University in Tashkent, Uzbekistan

Tashkent State Transport University (TSTU) is a university in Uzbekistan.

==History==
Tashkent State Transport University was founded in 2020 and headquartered in Tashkent, Uzbekistan.

In May 2020 the Tashkent Institute of Railway Engineers, Tashkent Institute of Design, Construction and Maintenance of Automobile Roads and the Faculty of Aerospace Technology of Tashkent State Technical University were merged into the Tashkent State Transport University. The university includes 8 faculties and 39 departments.

With more than 90 years of history 200 thousand highly qualified specialists with higher and secondary professional education graduated from the university. They successfully work in transport and in other economic sectors in Uzbekistan and other countries.
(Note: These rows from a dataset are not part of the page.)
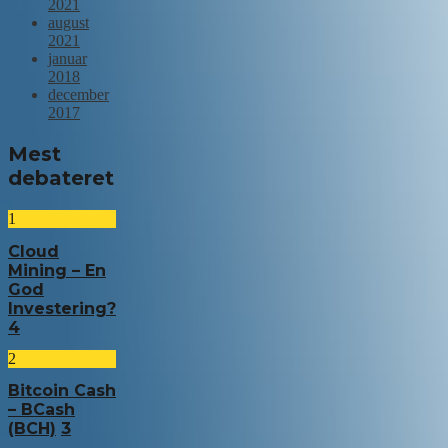
2021
august
2021
januar
2018
december
2017
Mest
debateret
1
Cloud
Mining – En
God
Investering?
4
2
Bitcoin Cash
– BCash
(BCH)
3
==The main tasks and functions of the university==
- Training, retraining and qualifying competitive higher education specialists and scientific-pedagogical staff;
- Carrying out fundamental, practical and innovative research and studies on the key issues of transport development, implementing the results and putting forward proposals on widespread introduction of digital and other modern technologies;
- Developing cooperation with leading foreign higher education and research institutions in order to implement joint educational programs and research projects, improve the skills of university professors and organize the study of graduates in doctorate degrees abroad;
- Creating a continuous system of training for the transport sector, ensuring the continuity and flow of educational programs in the academic lyceums and professional educational institutions of the field;
- Organizing student internships in relevant organizations, establishing targeted cooperation for the employment of graduates together with organizations in the field of transport in order to provide an inextricable connection of theoretical training with practice.

==Faculties==
- Faculty of Railway transport engineering;
- Faculty of Electrical Engineering and computer engineering;
- Faculty of Economics;
- Faculty of construction;
- Faculty of Aviation transport engineering;
- Faculty and Departments;
- Faculty of Transportation Systems Management;
- Faculty of Automotive engineering.